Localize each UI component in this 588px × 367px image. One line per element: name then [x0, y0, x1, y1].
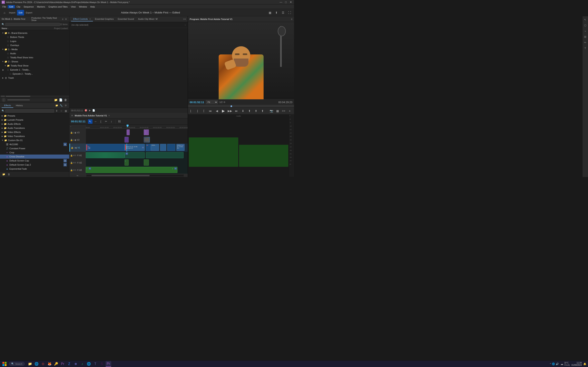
effect-group-lumetri[interactable]: ▶ 📁 Lumetri Presets: [0, 118, 69, 122]
effects-add-icon[interactable]: 🔧: [60, 104, 63, 108]
playhead-icon[interactable]: ▶: [89, 109, 91, 112]
effect-group-video-transitions[interactable]: ▶ 📁 Video Transitions: [0, 134, 69, 138]
home-button[interactable]: ⌂: [2, 10, 7, 16]
import-button[interactable]: Import: [7, 10, 17, 16]
lock-icon[interactable]: 🔒: [70, 162, 73, 164]
track-select-tool[interactable]: ↔: [93, 119, 98, 124]
solo-icon[interactable]: S: [75, 162, 76, 164]
tree-item-shows[interactable]: ▼ 📁 2 - Shows: [0, 59, 69, 64]
menu-window[interactable]: Window: [77, 5, 89, 8]
eye-icon[interactable]: □: [74, 147, 75, 149]
name-column-header[interactable]: Name: [2, 27, 7, 30]
effect-item-exponential-fade[interactable]: ◈ Exponential Fade: [0, 167, 69, 171]
effect-group-video-effects[interactable]: ▶ 📁 Video Effects: [0, 130, 69, 134]
menu-help[interactable]: Help: [89, 5, 96, 8]
timeline-menu-icon[interactable]: ≡: [109, 114, 110, 117]
tree-item-logos[interactable]: □ Logos: [0, 39, 69, 43]
clip-v1-1[interactable]: 20... fx: [86, 144, 125, 151]
mic-icon[interactable]: 🎙: [77, 154, 79, 157]
link-icon[interactable]: ◐: [75, 147, 77, 149]
export-frame-icon[interactable]: 📷: [269, 108, 274, 114]
tab-essential-graphics[interactable]: Essential Graphics: [93, 17, 116, 21]
close-tab-icon[interactable]: ✕: [89, 18, 91, 20]
tree-item-bottom-thirds[interactable]: □ Bottom Thirds: [0, 35, 69, 39]
razor-tool[interactable]: ✂: [104, 119, 108, 124]
tab-effect-controls[interactable]: Effect Controls ✕: [71, 17, 93, 21]
menu-sequence[interactable]: Sequence: [22, 5, 35, 8]
new-item-icon[interactable]: 📄: [59, 98, 63, 102]
clip-v1-4[interactable]: 2024-...: [151, 144, 159, 151]
project-search-input[interactable]: [5, 23, 60, 26]
tree-item-episode1[interactable]: ▶ □ Episode 1 - Totally...: [0, 68, 69, 72]
tree-item-trash[interactable]: ▶ 🗑 Trash: [0, 76, 69, 80]
track-content-v2[interactable]: [86, 136, 188, 143]
delete-effect-icon[interactable]: 🗑: [7, 172, 11, 176]
new-folder-icon[interactable]: 📁: [54, 98, 58, 102]
expand-icon[interactable]: ≡: [61, 17, 64, 21]
add-button[interactable]: +: [287, 108, 292, 114]
workspace-icon[interactable]: ▦: [267, 10, 273, 16]
effects-menu-icon[interactable]: ⚙: [64, 104, 68, 108]
menu-clip[interactable]: Clip: [15, 5, 22, 8]
play-button[interactable]: ▶: [221, 108, 226, 114]
mark-clip-button[interactable]: ⌈: [201, 108, 207, 114]
expand-button[interactable]: ›: [185, 24, 186, 26]
track-content-v3[interactable]: [86, 129, 188, 136]
scroll-track[interactable]: [6, 96, 68, 97]
tree-item-brand-elements[interactable]: ▼ 📁 0 - Brand Elements: [0, 31, 69, 35]
sort-icon[interactable]: ↑: [8, 27, 9, 30]
clip-v2-2[interactable]: [144, 137, 150, 142]
lock-icon[interactable]: 🔒: [70, 169, 73, 171]
menu-graphics[interactable]: Graphics and Titles: [47, 5, 69, 8]
more-controls-icon[interactable]: >>: [281, 108, 286, 114]
timeline-scroll-right[interactable]: [184, 174, 188, 177]
eye-icon[interactable]: □: [73, 139, 74, 141]
mute-icon[interactable]: M: [73, 154, 75, 156]
clip-a1-1[interactable]: [86, 152, 125, 158]
mark-out-button[interactable]: ⌋: [195, 108, 200, 114]
scrub-head[interactable]: [231, 105, 232, 107]
effects-grid-icon[interactable]: ▦: [64, 109, 68, 113]
solo-icon[interactable]: S: [75, 169, 76, 171]
timeline-current-time[interactable]: 00:01:52:11: [71, 120, 86, 123]
effect-item-4k21080[interactable]: 🎬 4k21080 ▦: [0, 142, 69, 146]
solo-icon[interactable]: S: [75, 154, 76, 156]
project-scroll[interactable]: [0, 95, 69, 97]
pm-settings-icon[interactable]: ⚙: [223, 101, 225, 104]
pm-scrub-bar[interactable]: [188, 105, 294, 107]
filter-icon[interactable]: 🎯: [85, 109, 87, 112]
mute-icon[interactable]: M: [73, 162, 75, 164]
scrub-track[interactable]: [188, 105, 294, 107]
clip-v3-2[interactable]: [144, 129, 146, 135]
tree-item-totally-real-show[interactable]: ▼ 📁 Totally Real Show: [0, 64, 69, 68]
go-to-out-button[interactable]: ⏭: [234, 108, 239, 114]
effect-item-cross-dissolve[interactable]: ◈ Cross Dissolve: [0, 155, 69, 159]
step-forward-button[interactable]: ▶▶: [227, 108, 233, 114]
close-button[interactable]: ✕: [289, 1, 292, 4]
tab-essential-sound[interactable]: Essential Sound: [116, 17, 136, 21]
tree-item-media[interactable]: ▼ 📁 1 - Media: [0, 47, 69, 51]
linked-select[interactable]: ⛓: [117, 119, 122, 124]
lock-icon[interactable]: 🔒: [70, 139, 73, 141]
link-icon[interactable]: ◐: [75, 132, 77, 134]
effect-item-crop[interactable]: ✂ Crop: [0, 150, 69, 155]
effect-item-default-screen-cap[interactable]: ◈ Default Screen Cap ▦: [0, 159, 69, 163]
scroll-thumb[interactable]: [91, 175, 150, 176]
export-frame-icon[interactable]: 📄: [92, 109, 95, 112]
tree-item-overlays[interactable]: □ Overlays: [0, 43, 69, 47]
effect-group-audio-effects[interactable]: ▶ 📁 Audio Effects: [0, 122, 69, 126]
tab-effects[interactable]: Effects: [2, 103, 13, 108]
pm-current-time[interactable]: 00:01:52:11: [190, 101, 204, 104]
selection-tool[interactable]: ↖: [88, 119, 93, 124]
pm-zoom-select[interactable]: Fit 25% 50% 100%: [206, 100, 218, 104]
comparison-icon[interactable]: ▦: [275, 108, 280, 114]
close-panel-icon[interactable]: ✕: [64, 17, 68, 21]
clip-a1-2[interactable]: fx: [125, 152, 145, 158]
clip-v1-6[interactable]: [167, 144, 175, 151]
settings-icon[interactable]: ☰: [280, 10, 286, 16]
clip-a2-2[interactable]: [144, 159, 149, 166]
tab-audio-clip-mixer[interactable]: Audio Clip Mixer: M: [136, 17, 159, 21]
effect-group-custom-bin[interactable]: ▼ 📁 Custom Bin 01: [0, 138, 69, 142]
effects-filter-icon[interactable]: 🎚: [55, 109, 59, 113]
lock-icon[interactable]: 🔒: [70, 154, 73, 157]
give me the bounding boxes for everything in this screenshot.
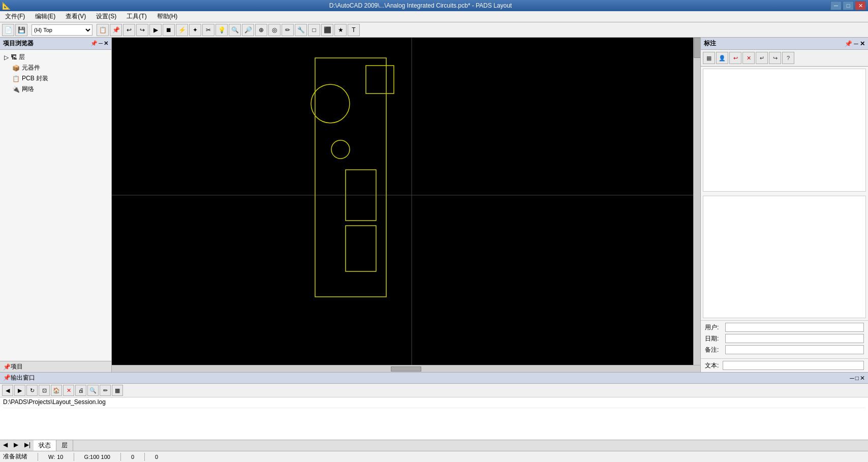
output-close-icon[interactable]: ✕ xyxy=(860,375,865,382)
toolbar-wrench[interactable]: 🔧 xyxy=(295,24,307,36)
status-w-label: W: xyxy=(48,454,55,460)
output-pen-btn[interactable]: ✏ xyxy=(100,385,111,396)
tree-nets-icon: 🔌 xyxy=(12,86,20,93)
toolbar-pen[interactable]: ✏ xyxy=(282,24,294,36)
toolbar-stop[interactable]: ⏹ xyxy=(163,24,175,36)
output-nav-next1[interactable]: ▶ xyxy=(11,440,21,451)
date-input[interactable] xyxy=(725,334,864,343)
tree-components-icon: 📦 xyxy=(12,65,20,72)
date-field-row: 日期: xyxy=(705,334,864,343)
annotation-pin-icon[interactable]: 📌 xyxy=(845,40,852,47)
toolbar-rect[interactable]: □ xyxy=(308,24,320,36)
annotation-close-icon[interactable]: ✕ xyxy=(860,40,865,47)
menu-view[interactable]: 查看(V) xyxy=(63,11,89,22)
toolbar-zoom-out[interactable]: 🔍 xyxy=(229,24,241,36)
toolbar-highlight[interactable]: ✦ xyxy=(189,24,201,36)
tree-item-pcb[interactable]: 📋 PCB 封装 xyxy=(10,73,109,84)
output-newwindow-btn[interactable]: ⊡ xyxy=(39,385,50,396)
toolbar-zoom-fit[interactable]: ⊕ xyxy=(255,24,267,36)
output-stop-btn[interactable]: ✕ xyxy=(63,385,74,396)
toolbar-new[interactable]: 📄 xyxy=(2,24,14,36)
canvas-area[interactable] xyxy=(112,38,700,372)
annot-user-btn[interactable]: 👤 xyxy=(716,52,728,64)
status-g: G:100 100 xyxy=(84,454,110,460)
annotation-text-area-1[interactable] xyxy=(703,69,866,192)
toolbar-text[interactable]: T xyxy=(348,24,360,36)
note-input[interactable] xyxy=(725,345,864,354)
tree-item-components[interactable]: 📦 元器件 xyxy=(10,63,109,73)
panel-minimize-icon[interactable]: ─ xyxy=(99,40,103,47)
status-sep-1 xyxy=(38,453,38,461)
tree-item-nets[interactable]: 🔌 网络 xyxy=(10,84,109,95)
tree-pcb-label: PCB 封装 xyxy=(22,74,48,83)
menu-settings[interactable]: 设置(S) xyxy=(93,11,119,22)
output-back-btn[interactable]: ◀ xyxy=(2,385,13,396)
annotation-toolbar: ▦ 👤 ↩ ✕ ↵ ↪ ? xyxy=(701,50,868,67)
annot-redo-btn[interactable]: ↪ xyxy=(769,52,781,64)
output-tab-status[interactable]: 状态 xyxy=(34,440,56,451)
annot-help-btn[interactable]: ? xyxy=(782,52,794,64)
output-minimize-icon[interactable]: ─ xyxy=(850,375,854,382)
output-print-btn[interactable]: 🖨 xyxy=(75,385,86,396)
toolbar-nets[interactable]: ⚡ xyxy=(176,24,188,36)
annotation-panel-controls: 📌 ─ ✕ xyxy=(845,40,865,47)
tree-nets-label: 网络 xyxy=(22,85,34,94)
project-tab[interactable]: 📌 项目 xyxy=(0,361,111,372)
toolbar-rotate-cw[interactable]: ↪ xyxy=(136,24,148,36)
output-header: 📌输出窗口 ─ □ ✕ xyxy=(0,373,868,384)
annot-close-red-btn[interactable]: ✕ xyxy=(742,52,755,64)
title-text: D:\AutoCAD 2009\...\Analog Integrated Ci… xyxy=(329,2,512,9)
annot-undo-red-btn[interactable]: ↩ xyxy=(729,52,741,64)
toolbar-copy[interactable]: 📋 xyxy=(97,24,109,36)
panel-controls: 📌 ─ ✕ xyxy=(90,40,108,47)
annot-table-btn[interactable]: ▦ xyxy=(703,52,715,64)
minimize-button[interactable]: ─ xyxy=(830,1,842,10)
annotation-fields: 用户: 日期: 备注: xyxy=(701,320,868,358)
menu-file[interactable]: 文件(F) xyxy=(2,11,28,22)
output-refresh-btn[interactable]: ↻ xyxy=(26,385,38,396)
panel-close-icon[interactable]: ✕ xyxy=(104,40,108,47)
output-tab-layers[interactable]: 层 xyxy=(56,440,73,451)
toolbar-save[interactable]: 💾 xyxy=(15,24,27,36)
menu-help[interactable]: 帮助(H) xyxy=(154,11,181,22)
panel-pin-icon[interactable]: 📌 xyxy=(90,40,98,47)
user-input[interactable] xyxy=(725,323,864,332)
menu-tools[interactable]: 工具(T) xyxy=(123,11,149,22)
tree-item-layers[interactable]: ▷ 🏗 层 xyxy=(2,52,109,63)
restore-button[interactable]: □ xyxy=(843,1,854,10)
output-find-btn[interactable]: 🔍 xyxy=(87,385,99,396)
output-panel: 📌输出窗口 ─ □ ✕ ◀ ▶ ↻ ⊡ 🏠 ✕ 🖨 🔍 ✏ ▦ D:\PADS\… xyxy=(0,372,868,451)
output-forward-btn[interactable]: ▶ xyxy=(14,385,25,396)
wenben-input[interactable] xyxy=(723,361,864,370)
tree-expand-icon: ▷ xyxy=(4,54,9,61)
output-grid-btn[interactable]: ▦ xyxy=(112,385,123,396)
tree-layers-label: 层 xyxy=(19,53,25,61)
toolbar-cut[interactable]: ✂ xyxy=(202,24,214,36)
toolbar-rotate-ccw[interactable]: ↩ xyxy=(123,24,135,36)
toolbar-paste[interactable]: 📌 xyxy=(110,24,122,36)
tree-group: 📦 元器件 📋 PCB 封装 🔌 网络 xyxy=(2,63,109,95)
annotation-text-area-2[interactable] xyxy=(703,196,866,319)
toolbar-lamp[interactable]: 💡 xyxy=(215,24,228,36)
menu-edit[interactable]: 编辑(E) xyxy=(32,11,58,22)
toolbar-zoom-in[interactable]: 🔎 xyxy=(242,24,254,36)
toolbar-circle[interactable]: ◎ xyxy=(268,24,281,36)
tree-layers-icon: 🏗 xyxy=(11,54,17,61)
output-maxrestore-icon[interactable]: □ xyxy=(855,375,859,382)
toolbar-fill-rect[interactable]: ⬛ xyxy=(321,24,333,36)
close-button[interactable]: ✕ xyxy=(855,1,866,10)
toolbar-star[interactable]: ★ xyxy=(334,24,347,36)
toolbar-play[interactable]: ▶ xyxy=(149,24,162,36)
canvas-scrollbar-vertical[interactable] xyxy=(693,38,700,372)
output-tabs: ◀ ▶ ▶| 状态 层 xyxy=(0,440,868,451)
annot-enter-btn[interactable]: ↵ xyxy=(756,52,768,64)
annotation-minimize-icon[interactable]: ─ xyxy=(854,40,858,47)
project-browser-title: 项目浏览器 xyxy=(3,39,34,48)
output-nav-prev[interactable]: ◀ xyxy=(0,440,11,451)
layer-dropdown[interactable]: (H) Top (H) Bottom xyxy=(32,24,92,36)
output-nav-end[interactable]: ▶| xyxy=(21,440,34,451)
status-w-value: 10 xyxy=(57,454,63,460)
canvas-scrollbar-horizontal[interactable] xyxy=(112,365,700,372)
toolbar: 📄 💾 (H) Top (H) Bottom 📋 📌 ↩ ↪ ▶ ⏹ ⚡ ✦ ✂… xyxy=(0,22,868,38)
output-home-btn[interactable]: 🏠 xyxy=(51,385,62,396)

----------------------------------------

Pull out every line holding "this" from the records above, and copy it.

**ANSWER TO THE PROBLEM**:
Localize each UI component in this 588px × 367px image. One line per element: name then [x0, y0, x1, y1].
give me the bounding boxes for everything in this screenshot.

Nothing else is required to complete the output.